Using the coefficients in the balanced equation, convert mols Ag to mols Ag2S.
Do the same and convert mols S to mols Ag2S.
It is likely that the two values for mols Ag2S will not be the same which means one is wrong. The correct value in LR problems is ALWAYS the smaller value and the reagent responsible for that lower values is called the LR.
Now take the smaller number and convert to grams Ag2S.
mols Ag2S x molar mass Ag2S = grams Ag2S.
To calculate the mass of silver sulfide produced, you need to determine the limiting reactant first. The limiting reactant is the reactant that is completely consumed and limits the amount of product that can be formed. To find the limiting reactant, you compare the number of moles of each reactant using their molar masses.
1. Calculate the number of moles of each reactant:
Number of moles of silver (Ag) = mass of Ag / molar mass of Ag
Number of moles of sulfur (S) = mass of S / molar mass of S
Given:
- Mass of Ag = 2.16 grams
- Molar mass of Ag = 108.8 g/mol
- Mass of S = 3.20 grams
- Molar mass of S = 32.06 g/mol
Number of moles of Ag = 2.16 g / 108.8 g/mol = 0.0199 mol
Number of moles of S = 3.20 g / 32.06 g/mol = 0.0999 mol
2. Determine the limiting reactant:
To find the limiting reactant, compare the moles of both reactants. The reactant with fewer moles is the limiting reactant.
In this case, silver (Ag) has fewer moles (0.0199 mol) compared to sulfur (S) (0.0999 mol). So, silver (Ag) is the limiting reactant.
3. Calculate the moles of product (silver sulfide, Ag2S):
The balanced chemical equation for the reaction between silver and sulfur is:
2Ag + S → Ag2S
From the balanced equation, we can see that 2 moles of Ag react with 1 mole of S to form 1 mole of Ag2S.
Since silver (Ag) is the limiting reactant, the moles of Ag2S formed will be equal to half the moles of Ag.

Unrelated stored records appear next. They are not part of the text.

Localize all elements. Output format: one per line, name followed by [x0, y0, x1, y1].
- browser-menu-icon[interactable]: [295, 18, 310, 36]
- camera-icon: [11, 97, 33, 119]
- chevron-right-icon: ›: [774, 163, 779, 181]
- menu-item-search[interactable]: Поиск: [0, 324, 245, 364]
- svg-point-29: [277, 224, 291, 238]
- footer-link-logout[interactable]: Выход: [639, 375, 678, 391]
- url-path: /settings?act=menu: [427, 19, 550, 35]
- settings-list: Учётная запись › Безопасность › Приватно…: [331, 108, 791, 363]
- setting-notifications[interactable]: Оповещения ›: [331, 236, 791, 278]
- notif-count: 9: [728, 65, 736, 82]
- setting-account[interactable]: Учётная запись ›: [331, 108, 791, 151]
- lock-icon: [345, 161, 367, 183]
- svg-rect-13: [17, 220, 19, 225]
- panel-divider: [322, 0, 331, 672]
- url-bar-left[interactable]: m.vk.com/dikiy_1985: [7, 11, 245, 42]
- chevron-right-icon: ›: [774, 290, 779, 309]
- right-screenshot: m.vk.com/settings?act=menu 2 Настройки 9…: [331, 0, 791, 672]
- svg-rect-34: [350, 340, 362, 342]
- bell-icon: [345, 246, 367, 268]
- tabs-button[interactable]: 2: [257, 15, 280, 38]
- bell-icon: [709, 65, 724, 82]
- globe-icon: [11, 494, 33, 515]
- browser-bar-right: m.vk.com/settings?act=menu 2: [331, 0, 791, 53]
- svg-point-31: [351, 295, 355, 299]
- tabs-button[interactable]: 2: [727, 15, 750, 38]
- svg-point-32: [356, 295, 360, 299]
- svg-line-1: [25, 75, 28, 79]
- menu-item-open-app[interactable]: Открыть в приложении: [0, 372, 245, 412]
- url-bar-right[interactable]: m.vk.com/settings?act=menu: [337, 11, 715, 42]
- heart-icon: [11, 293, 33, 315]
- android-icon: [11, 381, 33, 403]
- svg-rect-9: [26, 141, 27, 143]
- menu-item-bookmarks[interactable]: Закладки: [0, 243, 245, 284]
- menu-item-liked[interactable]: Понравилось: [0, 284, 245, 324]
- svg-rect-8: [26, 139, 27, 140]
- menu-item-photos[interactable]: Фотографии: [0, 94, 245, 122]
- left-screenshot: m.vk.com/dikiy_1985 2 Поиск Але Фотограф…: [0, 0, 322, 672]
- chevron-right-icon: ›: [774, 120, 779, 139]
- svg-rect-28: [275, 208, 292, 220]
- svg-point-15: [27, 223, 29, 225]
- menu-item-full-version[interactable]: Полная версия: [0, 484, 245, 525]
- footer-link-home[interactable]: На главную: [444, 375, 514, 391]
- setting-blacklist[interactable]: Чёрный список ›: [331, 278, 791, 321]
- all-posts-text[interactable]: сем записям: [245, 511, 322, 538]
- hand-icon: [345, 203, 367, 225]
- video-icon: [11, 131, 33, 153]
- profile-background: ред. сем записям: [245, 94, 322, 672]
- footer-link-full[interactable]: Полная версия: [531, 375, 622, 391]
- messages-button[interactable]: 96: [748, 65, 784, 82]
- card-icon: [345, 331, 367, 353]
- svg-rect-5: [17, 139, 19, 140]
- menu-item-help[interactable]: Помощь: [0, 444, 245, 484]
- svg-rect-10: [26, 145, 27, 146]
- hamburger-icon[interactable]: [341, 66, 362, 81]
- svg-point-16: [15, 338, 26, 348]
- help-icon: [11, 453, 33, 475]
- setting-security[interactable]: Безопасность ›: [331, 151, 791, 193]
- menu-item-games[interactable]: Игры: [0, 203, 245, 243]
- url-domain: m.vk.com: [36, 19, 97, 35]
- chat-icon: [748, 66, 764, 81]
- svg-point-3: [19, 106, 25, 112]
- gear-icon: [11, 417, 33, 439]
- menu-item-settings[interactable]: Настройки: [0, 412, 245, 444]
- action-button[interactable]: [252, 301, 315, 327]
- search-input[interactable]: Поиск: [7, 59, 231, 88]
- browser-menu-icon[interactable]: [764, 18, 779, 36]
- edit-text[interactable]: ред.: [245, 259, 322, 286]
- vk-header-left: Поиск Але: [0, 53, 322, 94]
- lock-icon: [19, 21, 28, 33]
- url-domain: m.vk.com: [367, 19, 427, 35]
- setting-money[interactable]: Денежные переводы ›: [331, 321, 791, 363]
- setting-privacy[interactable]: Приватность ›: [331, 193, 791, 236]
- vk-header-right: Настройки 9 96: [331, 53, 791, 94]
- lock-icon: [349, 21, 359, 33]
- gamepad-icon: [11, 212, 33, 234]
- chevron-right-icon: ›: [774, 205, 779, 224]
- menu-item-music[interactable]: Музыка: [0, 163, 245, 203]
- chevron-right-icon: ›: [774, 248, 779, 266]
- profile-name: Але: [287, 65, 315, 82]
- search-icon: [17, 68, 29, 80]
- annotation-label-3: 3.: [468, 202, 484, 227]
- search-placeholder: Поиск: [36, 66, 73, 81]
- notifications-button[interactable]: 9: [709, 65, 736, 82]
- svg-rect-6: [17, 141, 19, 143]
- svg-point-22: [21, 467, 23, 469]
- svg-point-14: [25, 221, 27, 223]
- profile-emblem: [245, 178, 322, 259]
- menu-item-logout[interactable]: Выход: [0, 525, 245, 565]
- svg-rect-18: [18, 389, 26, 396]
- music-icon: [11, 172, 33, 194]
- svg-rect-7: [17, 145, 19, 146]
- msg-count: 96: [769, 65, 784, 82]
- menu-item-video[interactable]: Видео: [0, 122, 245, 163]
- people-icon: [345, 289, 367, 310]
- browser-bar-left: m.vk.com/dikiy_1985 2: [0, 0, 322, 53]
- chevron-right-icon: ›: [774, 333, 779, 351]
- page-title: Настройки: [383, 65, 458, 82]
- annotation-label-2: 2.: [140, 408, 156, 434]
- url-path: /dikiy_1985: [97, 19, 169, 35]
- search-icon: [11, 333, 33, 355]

Moles of Ag2S = (0.0199 mol Ag) / 2 = 0.00995 mol
4. Calculate the mass of Ag2S produced:
Mass of Ag2S = moles of Ag2S x molar mass of Ag2S
Given:
- Molar mass of Ag2S = 247.8 g/mol
Mass of Ag2S = 0.00995 mol x 247.8 g/mol ≈ 2.46 grams
Therefore, the mass of silver sulfide (Ag2S) produced is approximately 2.46 grams.